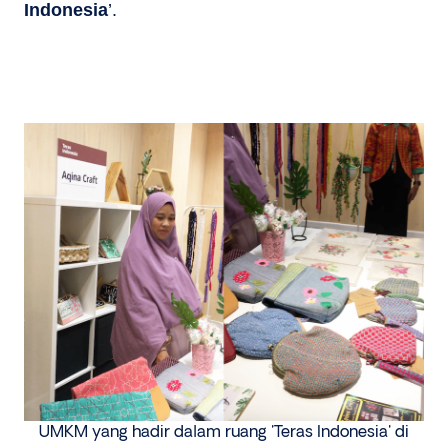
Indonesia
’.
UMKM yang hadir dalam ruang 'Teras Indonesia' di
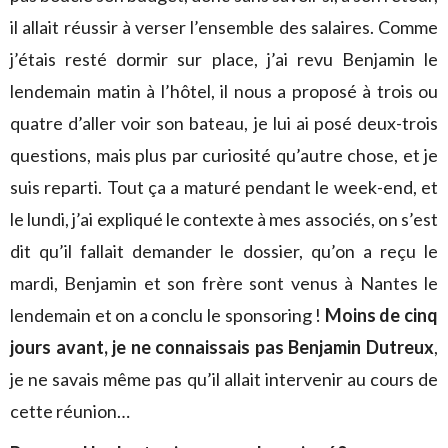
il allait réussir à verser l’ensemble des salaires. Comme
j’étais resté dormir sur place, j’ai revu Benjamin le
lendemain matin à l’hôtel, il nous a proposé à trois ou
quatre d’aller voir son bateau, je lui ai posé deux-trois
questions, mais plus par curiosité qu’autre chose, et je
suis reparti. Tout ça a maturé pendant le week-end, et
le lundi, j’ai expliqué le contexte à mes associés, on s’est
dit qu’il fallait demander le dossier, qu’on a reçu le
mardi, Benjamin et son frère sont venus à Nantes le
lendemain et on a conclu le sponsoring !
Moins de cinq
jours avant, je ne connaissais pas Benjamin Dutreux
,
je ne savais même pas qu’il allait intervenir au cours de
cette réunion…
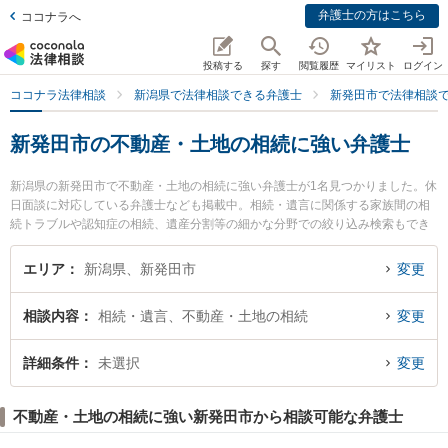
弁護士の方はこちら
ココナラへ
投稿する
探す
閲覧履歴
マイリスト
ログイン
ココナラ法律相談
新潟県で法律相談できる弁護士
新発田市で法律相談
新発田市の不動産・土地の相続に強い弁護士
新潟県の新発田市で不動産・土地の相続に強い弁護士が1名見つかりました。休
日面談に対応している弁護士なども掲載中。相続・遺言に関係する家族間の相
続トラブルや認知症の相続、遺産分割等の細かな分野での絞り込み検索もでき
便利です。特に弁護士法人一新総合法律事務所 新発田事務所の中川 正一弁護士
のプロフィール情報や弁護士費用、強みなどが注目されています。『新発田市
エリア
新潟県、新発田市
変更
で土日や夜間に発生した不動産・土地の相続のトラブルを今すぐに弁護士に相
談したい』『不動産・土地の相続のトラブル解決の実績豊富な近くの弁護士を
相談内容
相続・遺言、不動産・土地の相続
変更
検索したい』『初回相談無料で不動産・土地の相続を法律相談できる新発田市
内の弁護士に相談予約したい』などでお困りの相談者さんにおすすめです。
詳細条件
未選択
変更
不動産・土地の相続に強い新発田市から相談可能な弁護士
□ □ □ □ □ □ □
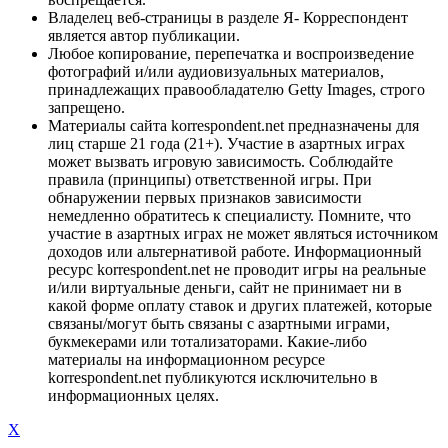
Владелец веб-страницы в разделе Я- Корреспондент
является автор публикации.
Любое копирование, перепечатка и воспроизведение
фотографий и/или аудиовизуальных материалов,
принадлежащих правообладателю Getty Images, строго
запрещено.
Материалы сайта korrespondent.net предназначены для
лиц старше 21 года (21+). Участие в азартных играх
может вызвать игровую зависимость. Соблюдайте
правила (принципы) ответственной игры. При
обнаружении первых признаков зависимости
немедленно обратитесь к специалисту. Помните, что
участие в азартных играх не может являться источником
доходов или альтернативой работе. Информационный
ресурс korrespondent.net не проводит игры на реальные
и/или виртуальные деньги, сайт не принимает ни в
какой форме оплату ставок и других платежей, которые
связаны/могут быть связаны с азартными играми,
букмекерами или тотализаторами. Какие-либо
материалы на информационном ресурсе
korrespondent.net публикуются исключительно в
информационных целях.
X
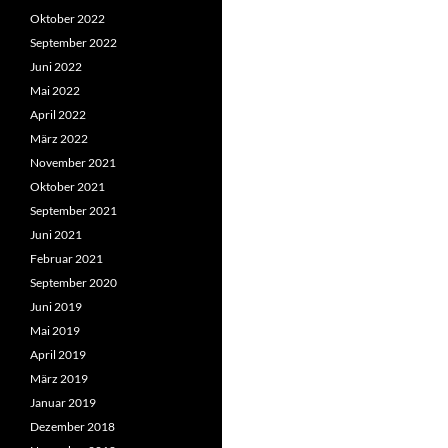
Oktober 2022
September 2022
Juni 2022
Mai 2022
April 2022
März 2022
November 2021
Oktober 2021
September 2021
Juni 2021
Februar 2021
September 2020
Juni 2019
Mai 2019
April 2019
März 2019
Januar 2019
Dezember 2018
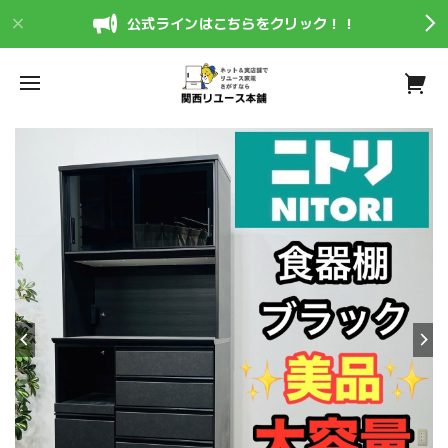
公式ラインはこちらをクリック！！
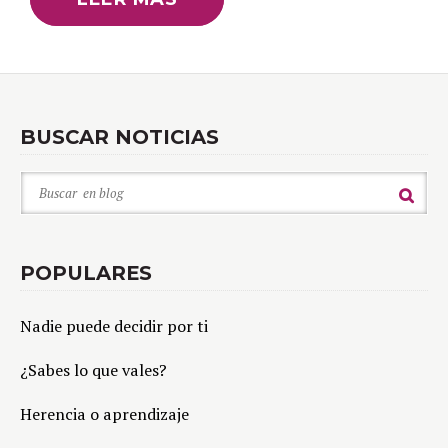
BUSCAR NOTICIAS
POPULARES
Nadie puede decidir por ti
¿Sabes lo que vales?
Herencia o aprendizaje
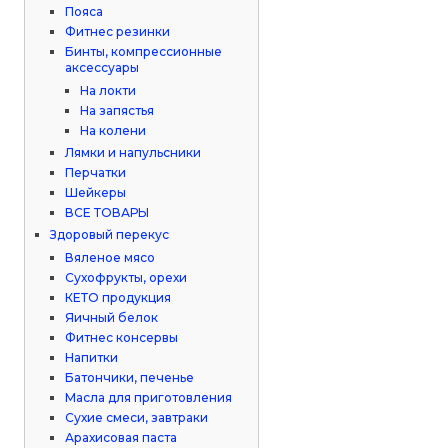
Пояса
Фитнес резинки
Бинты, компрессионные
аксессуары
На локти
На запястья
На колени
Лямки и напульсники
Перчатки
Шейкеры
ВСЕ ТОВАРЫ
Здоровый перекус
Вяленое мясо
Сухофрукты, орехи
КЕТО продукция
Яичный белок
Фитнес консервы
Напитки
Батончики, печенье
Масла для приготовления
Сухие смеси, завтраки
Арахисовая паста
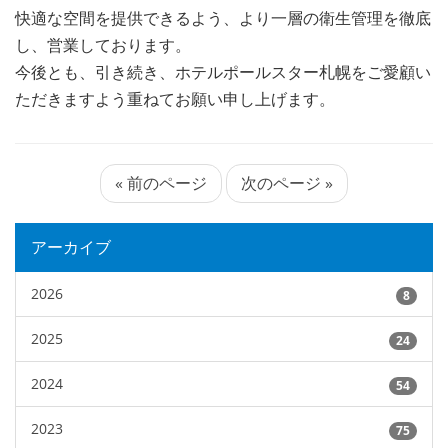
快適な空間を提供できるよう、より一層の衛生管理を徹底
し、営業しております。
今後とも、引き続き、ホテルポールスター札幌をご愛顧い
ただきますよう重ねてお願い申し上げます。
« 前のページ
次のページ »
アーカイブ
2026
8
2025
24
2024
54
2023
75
□ □ □ □ □ □ □
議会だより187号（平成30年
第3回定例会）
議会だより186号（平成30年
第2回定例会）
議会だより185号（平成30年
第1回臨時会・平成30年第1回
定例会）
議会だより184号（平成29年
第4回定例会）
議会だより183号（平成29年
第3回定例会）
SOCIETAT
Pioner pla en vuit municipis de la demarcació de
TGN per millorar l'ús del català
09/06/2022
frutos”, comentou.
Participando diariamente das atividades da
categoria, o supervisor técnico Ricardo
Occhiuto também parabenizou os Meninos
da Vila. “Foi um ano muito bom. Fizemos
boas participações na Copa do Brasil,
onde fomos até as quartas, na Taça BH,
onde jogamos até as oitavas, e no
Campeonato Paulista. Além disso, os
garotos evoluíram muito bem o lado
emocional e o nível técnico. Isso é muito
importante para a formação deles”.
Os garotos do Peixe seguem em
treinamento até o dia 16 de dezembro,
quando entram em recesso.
□ □ □ □ □ □ □
TASK DIRECTIONS => Where the data above reaches the line holding "onde jogamos até as oitavas, e no", begin printing, and stop after the line holding "quando entram em recesso.". Each line must be reproduced exactly, with nothing else added.

ANSWER SECTION =>
onde jogamos até as oitavas, e no
Campeonato Paulista. Além disso, os
garotos evoluíram muito bem o lado
emocional e o nível técnico. Isso é muito
importante para a formação deles”.
Os garotos do Peixe seguem em
treinamento até o dia 16 de dezembro,
quando entram em recesso.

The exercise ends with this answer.